MR ROSS GERBER, chief executive officer of Gerber Kawasaki Wealth & Investment Management, on Mr Musks' ambitious targets.
"He's got guts, I'll give him that," said Mr Ross Gerber, chief executive officer of Gerber Kawasaki Wealth & Investment Management, which has a US$5 million position in Tesla. "He really pushes it out on his companies, but Elon could implode."
With a reputation for tackling the impossible with ease, the 45-year-old Mr Musk is a mini deity in Silicon Valley - serving as the chief executive officer of Space Exploration Technologies (SpaceX) and Tesla, as well as chairing the board of his low-cost solar panel maker firm SolarCity.
If Tesla aims to rule the earth with zero-emission cars, SpaceX has long-term goals of colonising the universe with multi-planetary species. Any one of these would be an audacious ambition for a corporate leader. All three at once may be a bit too much for any one human being, Time magazine said in a report. But Mr Musk has a famously high tolerance for risk.
Back in 2002, the co-founder of PayPal had reportedly poured the US$180 million fortune he made from the sale of his payment firm into Tesla and SpaceX. The companies had nothing to show in the first six years of their inception. In fact, SpaceX rockets failed to reach orbit in the first three attempts, while Tesla was running out of money with no product to flaunt.
It was only in December 2008 that the National Aeronautics and Space Administration (Nasa) awarded a US$1.6 billion contract to SpaceX to carry cargo, and soon after, Tesla closed a critical funding round hours before it would have gone bankrupt. SpaceX has since successfully landed rockets returning from space on drone ships in the Atlantic, while Tesla is aiming to reach a sales figure of 500,000 cars by 2020.

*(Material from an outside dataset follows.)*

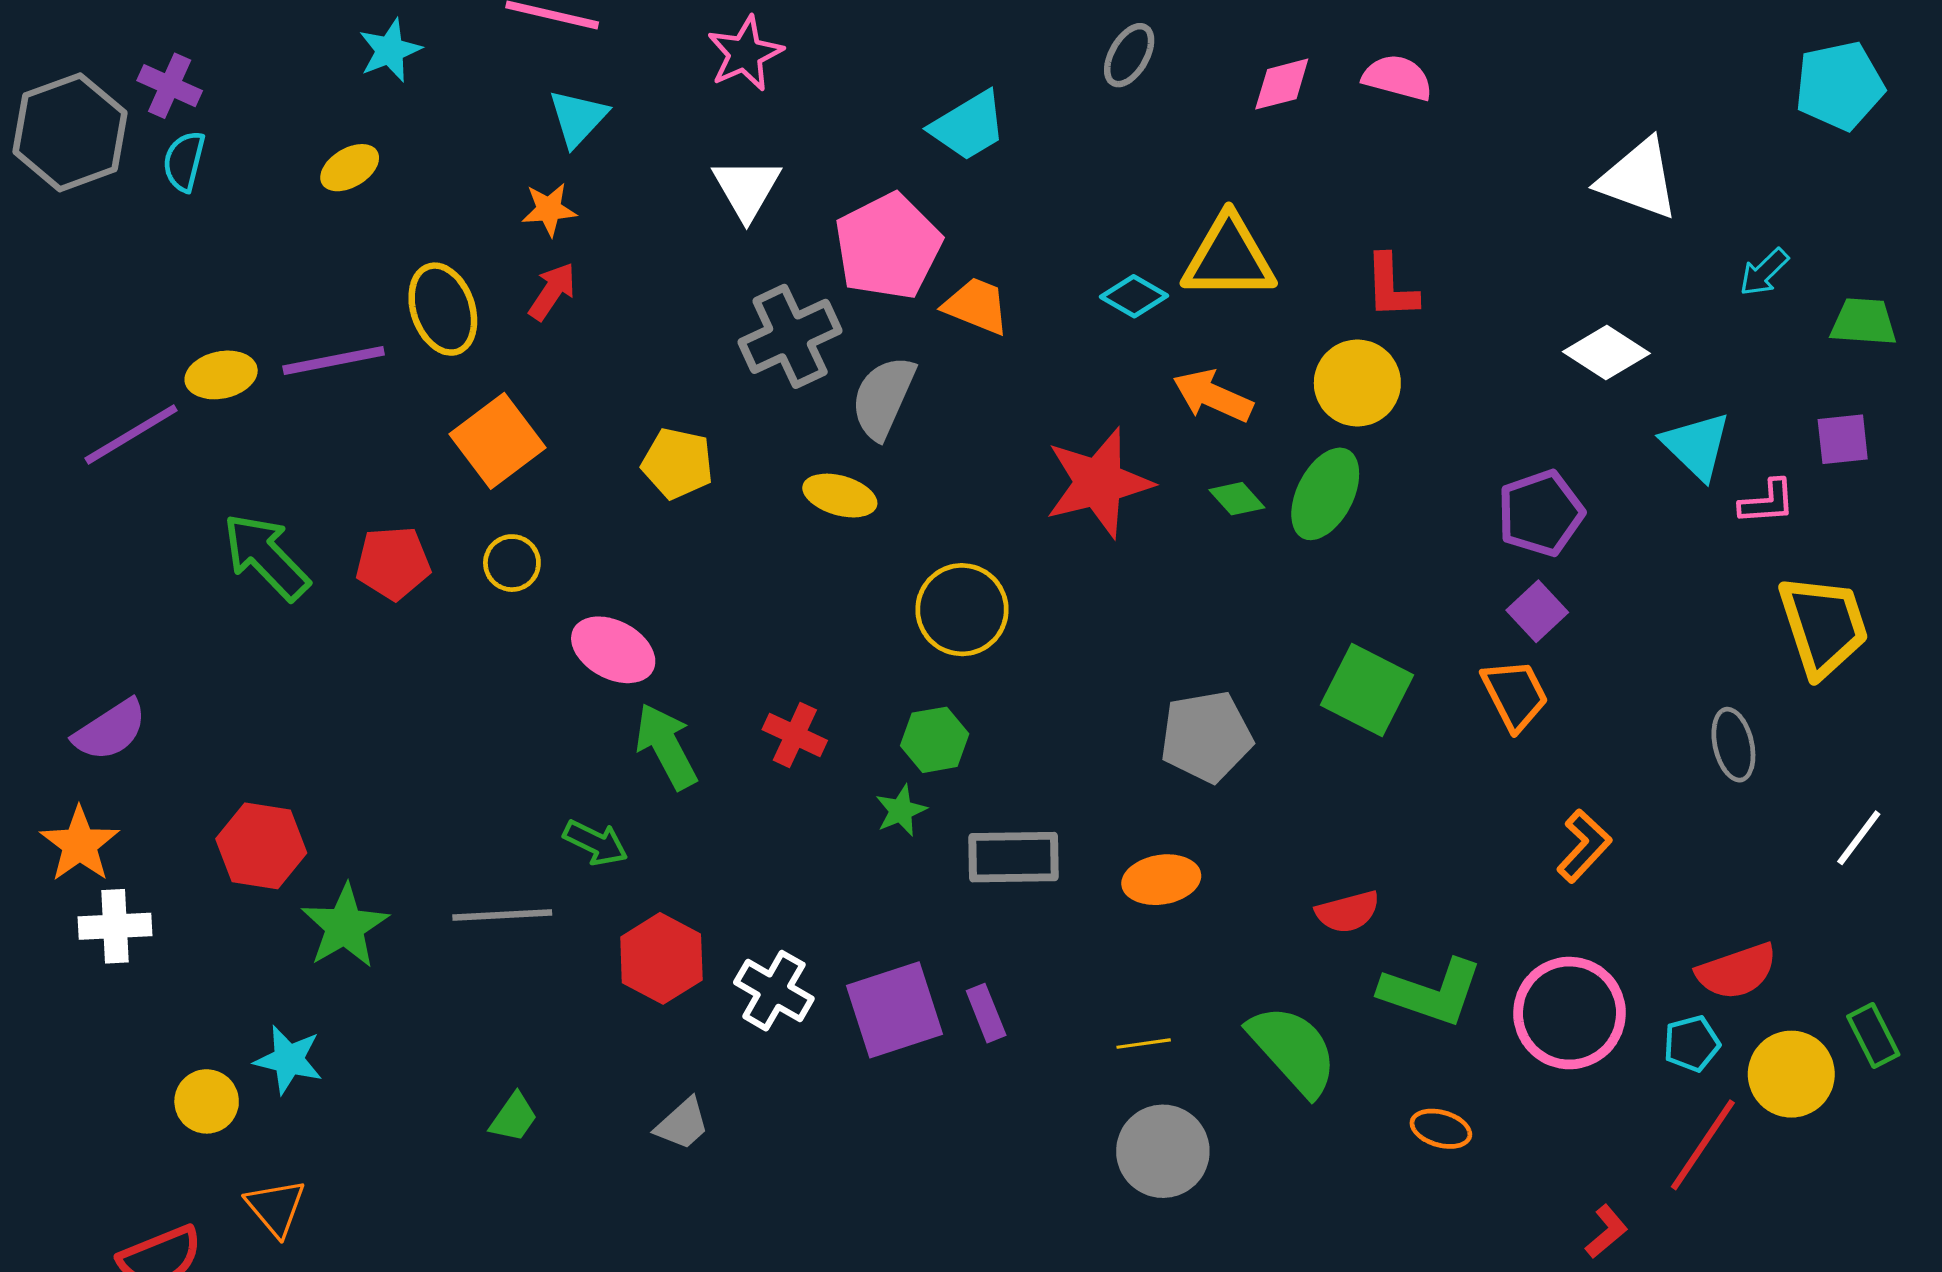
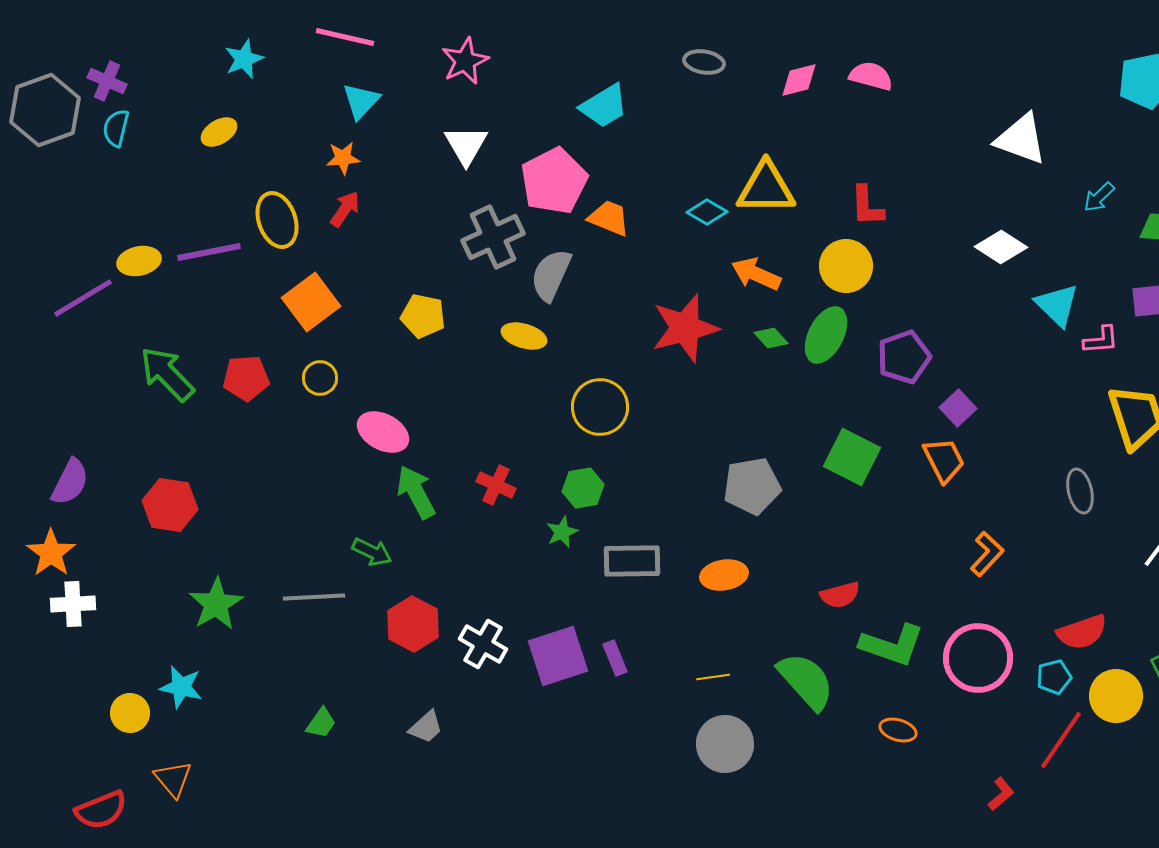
gray ellipse: (1129, 55) -> (704, 62), turned 69
purple pentagon: (1541, 513) -> (904, 357), moved
purple semicircle: (110, 730) -> (70, 482), turned -30
red hexagon: (261, 846) -> (170, 505), moved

"There is no level of risk that is too high for Elon Musk," Mr Mike Ramsey, an analyst at Gartner told Bloomberg. "That's absolutely clear. His skin is completely in the game."
But his companies have hit major stumbling blocks in recent times. Competition is growing in the electric car market for Tesla. The death of a Tesla owner using its autopilot software has added to woes like production target misses.
SolarCity, on the other hand, is getting closer to defaulting on its US$3 billion in debt, according to regulatory filings.
Tesla's proposed acquisition of SolarCity saw shares of both firms plunge, and the SpaceX mishap has intensified questions about whether Mr Musk is moving too quickly in his headlong investment in some of the biggest and most complex industries.
Mr Trip Chowdry, analyst at Global Equities Research, said: "When things work out well, people believe Musk to be a superstar. When things go wrong, like an explosion at a separate company, Tesla investors tend to make more general inferences, too."
But no one doubt's Mr Musk's dogged resolve to carry on. The man who does not accept the US$37,584 minimum-wage salary Tesla is required to pay him has said his money will be the last out of his companies.
As Robert W. Baird analyst Ben Kallo said: "A lot of the longer-term investors... still stand by Elon and what he's trying to achieve."